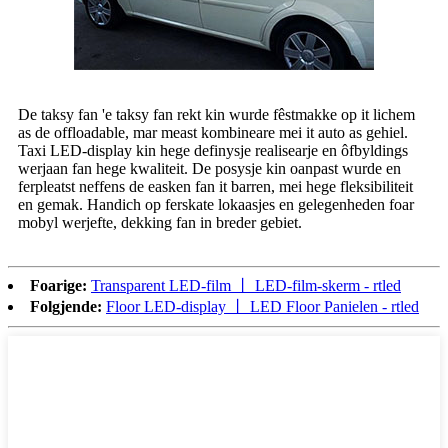
De taksy fan 'e taksy fan rekt kin wurde fêstmakke op it lichem
as de offloadable, mar meast kombineare mei it auto as gehiel.
Taxi LED-display kin hege definysje realisearje en ôfbyldings
werjaan fan hege kwaliteit. De posysje kin oanpast wurde en
ferpleatst neffens de easken fan it barren, mei hege fleksibiliteit
en gemak. Handich op ferskate lokaasjes en gelegenheden foar
mobyl werjefte, dekking fan in breder gebiet.
Foarige:
Transparent LED-film 丨 LED-film-skerm - rtled
Folgjende:
Floor LED-display 丨 LED Floor Panielen - rtled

☆ ☆ ☆ ☆ ☆

◆ **Assigned task**
When copying the listing above, begin at its first line and stop after the line with "werjaan fan hege", keeping each line exact and dropping the pictures.

◆ **Reply**
De taksy fan 'e taksy fan rekt kin wurde fêstmakke op it lichem
as de offloadable, mar meast kombineare mei it auto as gehiel.
Taxi LED-display kin hege definysje realisearje en ôfbyldings
werjaan fan hege kwaliteit. De posysje kin oanpast wurde en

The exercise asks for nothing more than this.